Growing sugarcane, harvesting it, dealing with slaves – everything associated with plantation life was beyond his knowledge.
It was a serious dilemma, and Phillipe knew it. In fact, Tomas was certain the only reason he considered offering Marguerite to Tomas was to gain control of the Willows.
Tomas slammed back his brandy, more from anger at being beaten in the game, than from the choices he faced. Losing burned him in the stomach like cheap rotgut.
“No,” Tomas said. “Mademoiselle Gaudet is the kindest woman I know, but that doesn’t inspire me to marry her.”
“Your mother understands the issues,” Phillipe said. “It’s why we’re here.” Tomas narrowed his eyes.
“My mother,” he said. Phillipe nodded.
“By linking yourself to me,” Phillipe said. “You gain allies and strength. By pushing us away…” He let that question hang and shrugged.

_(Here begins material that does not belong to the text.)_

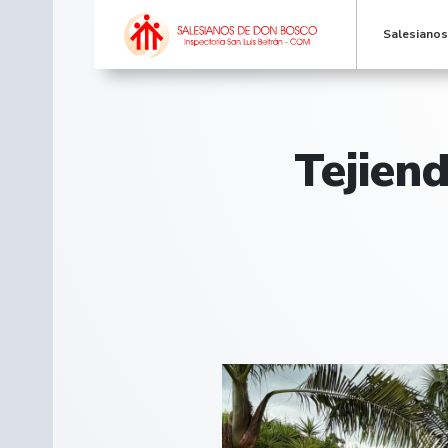
Salesiano
Tejiend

“The Willows will be in good hands,” Phillipe said. “Your mother can stay here and you can come visit anytime you wish. This is the only way that both the Two Oceans, and the plantation remain strong.”
Phillipe opened his arms. “Not too difficult a decision, if you ask me.” Tomas opened his mouth to speak, but stopped – choosing to nod quietly instead. It made sense, Christ but it did.
A bell hanging from a red, silk sash near the fireplace jingled, filling the library with soft, church-like chimes.
“Lunch,” Tomas said. “Shall we join the ladies?”
Phillipe nodded, his cheeks significantly rosier than before. “Of course, my boy! I’m famished.”